La mancanza di un adeguato assistenzialismo da parte della società è, ancora oggi, complice del silenzio. «Ci sono casi come quello di Tiziana Cantone, che ogni giorno ci ricordano della brutalità di cui è capace l’amore e casi come quello di Jessica Notaro che ci ricordano del coraggio e della forza di cui è capace l’amor proprio».
Il rimando ai giovani e ai nuovi mezzi di comunicazione è continuo e preoccupante «in una realtà in cui è ancora più facile la diffusione dei contenuti sensibili – è il caso del revenge porn – non si arresta facilmente la gogna mediatica cui sono sottoposte le vittime. Se prima la diffusione di immagini o video era controllata e poteva essere fermata, oggi è inarrestabile con qualsiasi mezzo.

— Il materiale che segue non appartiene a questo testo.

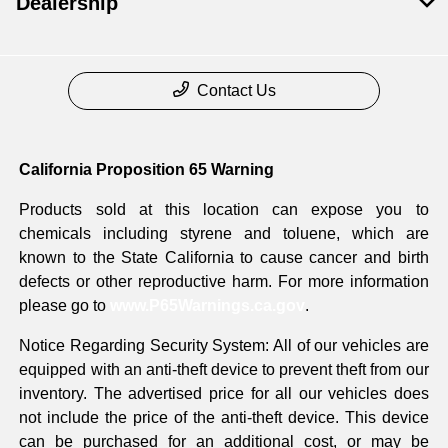
Dealership
Contact Us
California Proposition 65 Warning
Products sold at this location can expose you to
chemicals including styrene and toluene, which are
known to the State California to cause cancer and birth
defects or other reproductive harm. For more information
please go to
www.P65Warnings.ca.gov
.
Notice Regarding Security System: All of our vehicles are
equipped with an anti-theft device to prevent theft from our
inventory. The advertised price for all our vehicles does
not include the price of the anti-theft device. This device
can be purchased for an additional cost, or may be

Questo spaventa e ci rende, purtroppo, impotenti nonostante le leggi ed i Tribunali dia-no oggi il massimo sostegno ».
Il suo è un invito alla prudenza «essere consapevoli dei pericoli ci rende responsabili e misurati nelle azioni». La violenza psicologica, verbale, il drastico cambiamento delle abitudini di vita delle vittime sono – secondo la psicologa e psicoterapeuta Anna Auricchio – sottovalutate. «Quando si parla di violenza sulle donne si pensa, erroneamente, solo a quella fisica, sessuale, lo stalking ed il femminicidio dimenticando che molte volte, la violenza, non lascia segni evidenti sul corpo delle vittime. L’azione subdola degli aggressori è principalmente ed inizialmente psicologica: una donna arriva a convincersi di non essere più nulla, di non essere abbastanza o all’altezza per qualsiasi cosa. La vittima si sente e si vede sminuita: questa manipolazione – perché è di questo che parliamo – alimenta l’inerzia allo stato di fermo e silenzio durante gli episodi di violenza fisica».
Imparare a riconoscere i campanelli d’allarme e saper distinguere l’amore sano da quello malato è il motore alla sensibilizzazione di cui è promotrice la dottoressa. Sapersi difendere dalle parole ma soprattutto dai gesti è ciò che ha voluto l’istruttore Giuseppe Varchetta. Con i suoi allievi ha dato dimostrazione pratica delle principali azioni di autodifesa analizzando i casi più comuni di aggressione fisica: si parte da un caso oneto-one, fino ad arrivare un gruppo di aggressori contro una sola vittima. «Colpite, ricordate i punti deboli e correte a cercare aiuto: potete difendervi da sole, siate decise» così invita alcune delle presenti a provare: «Non bisogna cedere alla paura, imparare a salvarsi è importante quanto denunciare. La morte di una donna per mano di un uomo è un crimine contro l’umanità perché quella donna era prima di tutto un essere umano che aveva aperto il suo cuore, la sua anima e si era fidata dell’uomo tanto da lasciarsi uccidere».